HealthData Management recently reviewed the 10 largest cyber attacks of 2015 in the healthcare setting. The report notes that some of the attacks started in 2014 (focusing on the time period of when the attacks were reported). The total number of victims from these hacks was placed at 109,671,626, which represents about one-third of the population of the U.S. Each hacked organization has offered paid credit and/or identity theft protection services.
The single largest attack was against Anthem Health Insurance, affecting 78.8 million individuals. The hack affected all Anthem product lines, compromising names, birthdates, member IDs, SSNs, addresses, phone numbers, email addresses and employment.An attack against Premera Blue Cross, started in 2014, affected 11 million individuals.
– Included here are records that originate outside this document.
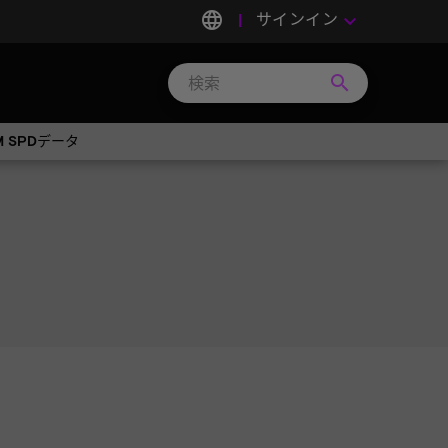
language
サインイン
keyboard_arrow_down
search
Search
Micron
Technology
M SPDデータ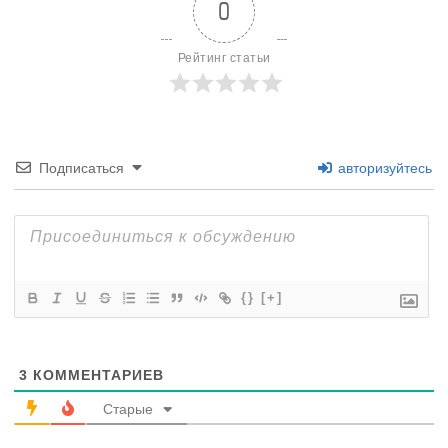
0
Рейтинг статьи
Подписаться
авторизуйтесь
{}
[+]
3
КОММЕНТАРИЕВ
Старые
As with Anthem, a wide range of member information was compromised, including personal bank account numbers. Ten million individuals were affected by an attack started in 2013 against Excellus BlueCross BlueShield, which included members from other BCBS plans in a 31 county area in update New York. The company said “Individuals who do business with us and provided us with their financial account information or Social Security number also are affected.”
UCLA Health detected suspicious network activity in late 2014 and investigated with assistance from the FBI, concluding that the attackers had not gained access to parts of the network that contain personal and medical information. In mid 2015, as part of an ongoing investigation, UCLA determined that attacks had accessed parts of its network, affecting 4.5 million individuals.Medical Informatics Engineering, which sells electronic health records with its NoMoreClipboard subsidiary, found an attack that involved 3.9 million individuals. The hack retrieved patient names, user names, hashed passwords, security questions and answers, email addresses, dates of birth, health information and Social Security numbers all compromised.
An attack against a single database at CareFirst BlueCross Blue Shield affected 1.1 million individuals. The attack was discovered during security work being done in response to attacks against other insurers. Limited personal information was said to have been involved in the attack, with no member Social Security numbers, medical claims information or financial information put at risk.In mid 2015 Beacon Health System discovered a phishing attack that accessed multiple employee e-mail boxes, starting in late 2013. The breach was found by an internal forensic team after an employee noticed email irregularities, and affected the two-hospital system and affiliated physicians. St. Mary’s Health in Indiana discovered a breach affecting 4,400 individuals after investigating a hack attack against employee email accounts.
Advantage Dental, with 30 clinics across Oregon, discovered an attack on an internal database that affected over 150,000 individuals. The access was terminated only 3 days after it was discovered and notifications were sent to affected individuals within 30 days. The intruder accessed the database through a computer infected with malware.